= Murder of Richard Reihl =

1988 murder of a gay man in Connecticut, United States

On May 15, 1988, Wethersfield, Connecticut resident Richard Reihl, a gay man, was murdered by two teenagers. Reihl's murder has been cited as a watershed moment for the LGBT community in Connecticut since his killing led to the passing of hate-crime legislation in the state.

== Background ==
Richard Reihl was 33 years old and lived in Wethersfield, Connecticut. He had attended Boston University, where he earned a degree in computers. At the time of his death, he was studying for a master's degree in Business Administration at the University of Hartford. He worked as an insurance analyst for Aetna, and also taught Economics at Hartford's Fox Middle School. His friends and family recalled him as a positive role model who was interested in photography.

The day before Reihl's murder, 16-year-old Marcos Perez and 17-year-old Sean Burke robbed a gay man in West Hartford with the help of two other accomplices. Burke had already been implicated in four other crimes, and was involved with a group that planned to assault gay men.

== Murder ==
When leaving Chez Est, a gay bar in Hartford, Reihl met Marcos Perez and Sean Burke, in the bar's parking lot. He invited the two to his home in Wethersfield and the boys accepted. At Reihl's home, the boys assaulted him, with Burke trying to hit Reihl with a fireplace log. Reihl tried to escape and gave the boys money to save himself. The two boys proceeded to duct-tape his mouth and hands and continued to beat him. They left briefly and returned to make sure Reihl was dead.

Reihl's body was later discovered by two newspaper carriers.

== Aftermath ==
On June 3, 1988, Marcos Perez confessed that he and Burke had murdered Reihl. The two turned themselves in, and both Perez and Burke pled guilty, with Burke pleading under the Alford doctrine.

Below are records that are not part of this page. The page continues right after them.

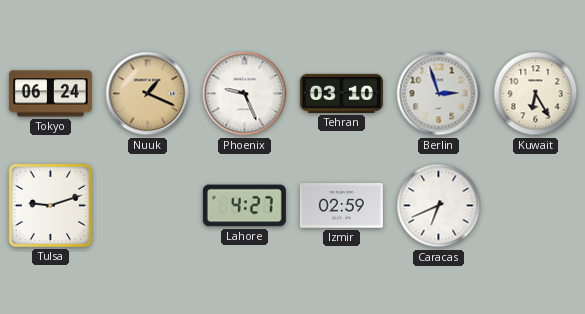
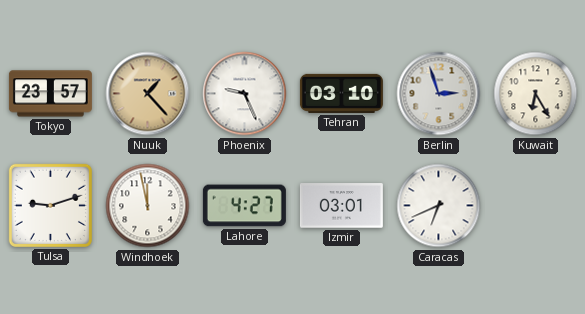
Tokyo: 06:24 -> 23:57
Nuuk: 1:19 -> 1:23
Windhoek: none -> 11:58
Izmir: 02:59 -> 03:01
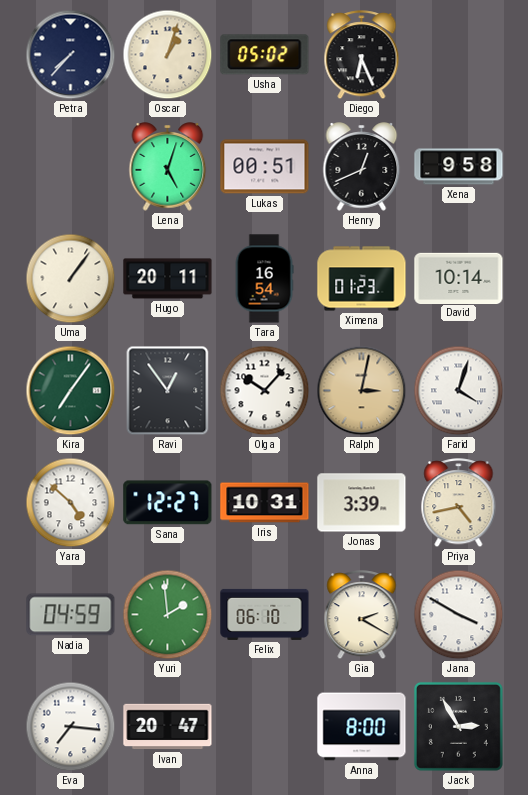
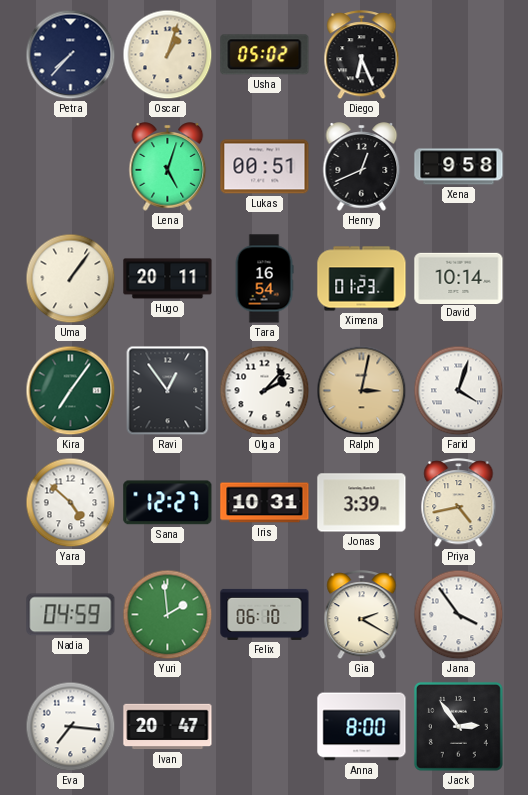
Olga: 10:07 -> 2:07
Jana: 3:50 -> 3:54
Jack: 2:55 -> 2:54
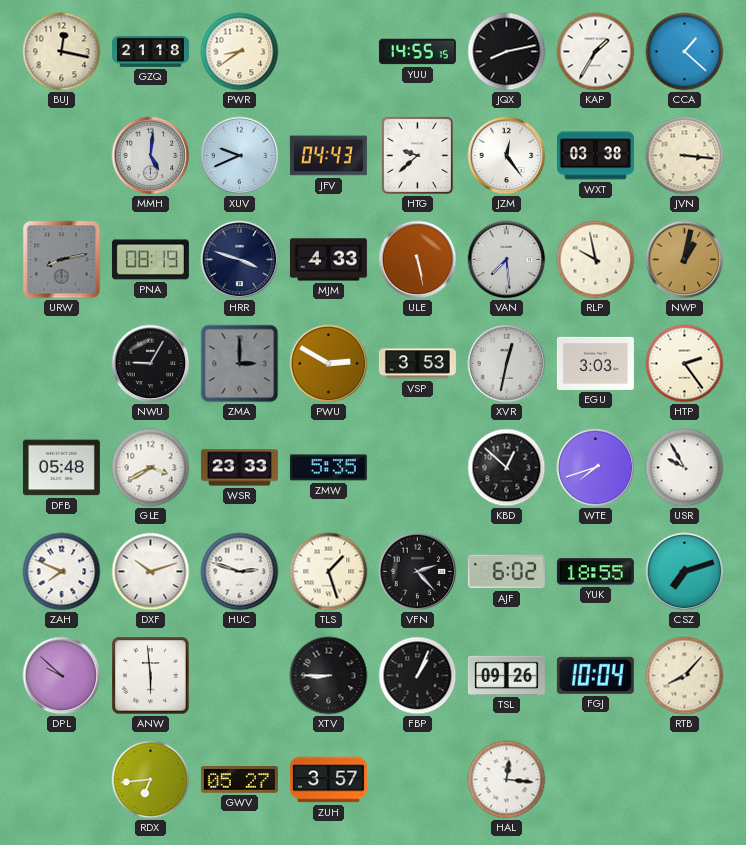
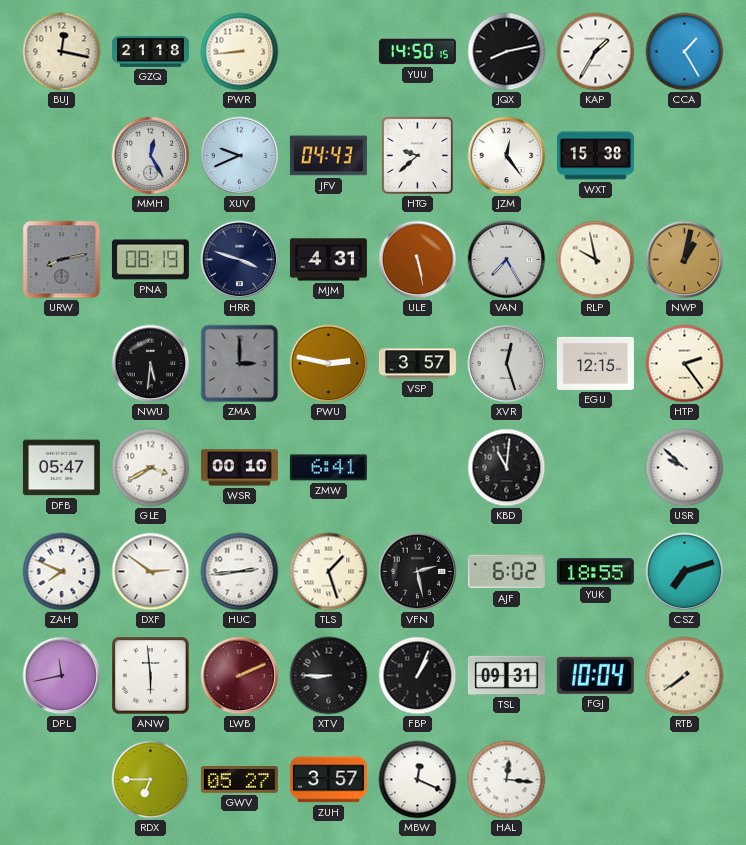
PWR: 8:39 -> 8:44
YUU: 14:55 -> 14:50
CCA: 1:22 -> 1:25
MMH: 5:01 -> 12:25
WXT: 03:38 -> 15:38
JVN: 3:16 -> none
MJM: 4:33 -> 4:31
VAN: 7:29 -> 7:25
NWU: 9:05 -> 5:31
PWU: 2:50 -> 2:47
VSP: 3:53 -> 3:57
XVR: 12:32 -> 12:27
EGU: 3:03 -> 12:15
DFB: 05:48 -> 05:47
WSR: 23:33 -> 00:10
ZMW: 5:35 -> 6:41
KBD: 12:52 -> 11:01
WTE: 7:42 -> none
USR: 9:55 -> 9:52
DXF: 10:12 -> 2:51
HUC: 2:48 -> 2:44
VFN: 2:23 -> 2:28
DPL: 9:52 -> 11:43
LWB: none -> 2:11
TSL: 09:26 -> 09:31
RTB: 8:07 -> 7:39
RDX: 6:44 -> 6:45
MBW: none -> 12:19
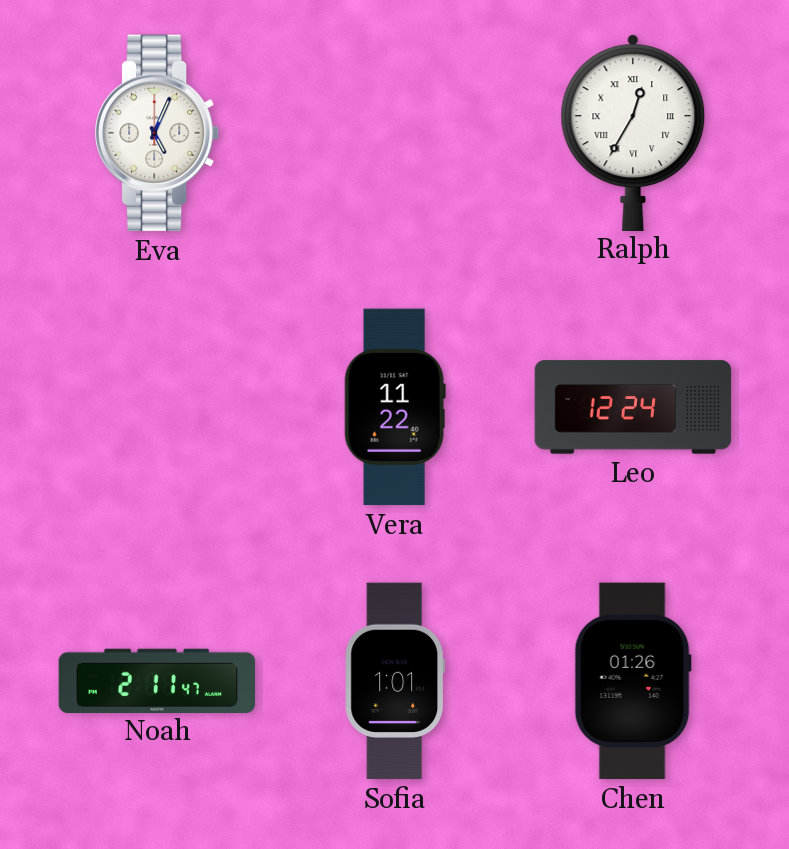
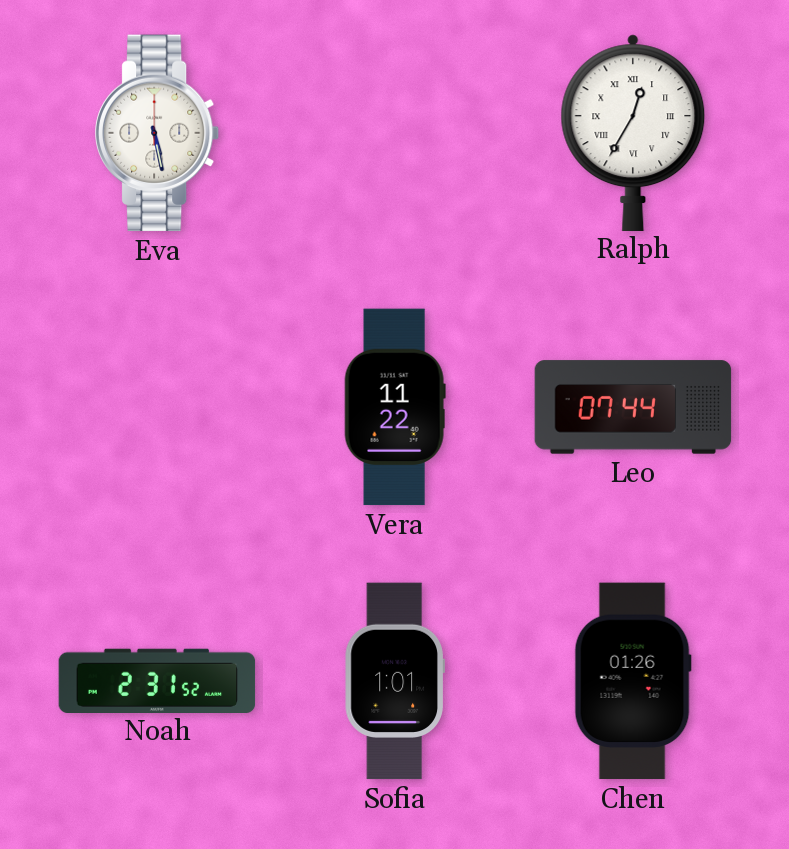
Eva: 5:04 -> 5:28
Leo: 12:24 -> 07:44
Noah: 2:11 -> 2:31
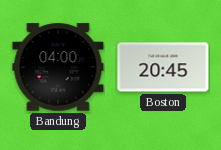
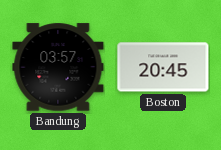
Bandung: 04:00 -> 03:57
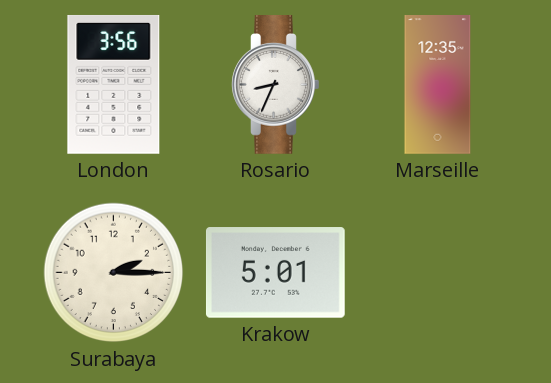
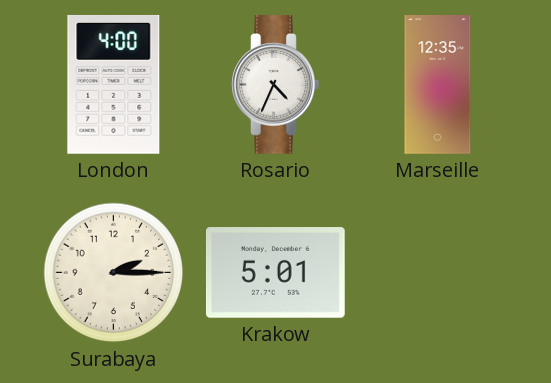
London: 3:56 -> 4:00
Rosario: 8:34 -> 4:34
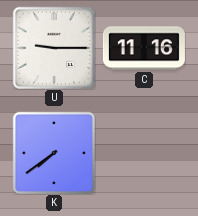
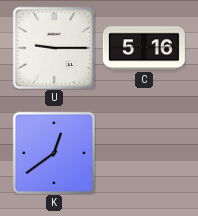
C: 11:16 -> 5:16
K: 7:39 -> 12:39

During the trial, Burke's defense lawyer attempted to lessen his sentence to 25 years by citing Burke's incarcerated father and "homophobia amongst most young people" as contributing factors to the murder. The court rejected these arguments. Superior Court Judge Raymond R. Norko, when imposing the sentence, told Burke that he was "a person who has destroyed a wonderful life, a person, Sean, I wish you would have become, who you could have looked up to".

In late 1989, both Perez and Burke were convicted and sentenced to 35-40 years of prison time. In 2006, Supreme Court judge Raymond Norko reduced Burke's 40-year sentence by 5 years, on account of "good behaviour," thus making him eligible for release in 2017. Perez died in 2015, from a drug overdose.

== Legacy ==
Reihl's murder incited Connecticut's LGBT community to activism. Within three weeks of Reihl's death, the Connecticut Lesbian and Gay Anti-Violence Project was formed. LGBT community members sat in on the court hearings in the case, to be able to challenge any homophobia that might have arisen during the proceedings. Community members pushed for the state to pass hate crime legislation that would include sexual orientation as a protected class. The Anti-Violence Project documented more than 250 incidents of anti-gay violence as evidence for the need for protective legislation.

in 1990, Connecticut passed a hate crime law that included sexual orientation in its list of protected classes. The following year, the state's General Assembly passed a bill that prohibited discrimination based on sexual orientation in credit rating, education, employment, and housing.

In 2019, Connecticut passed a bill banning the gay panic defense.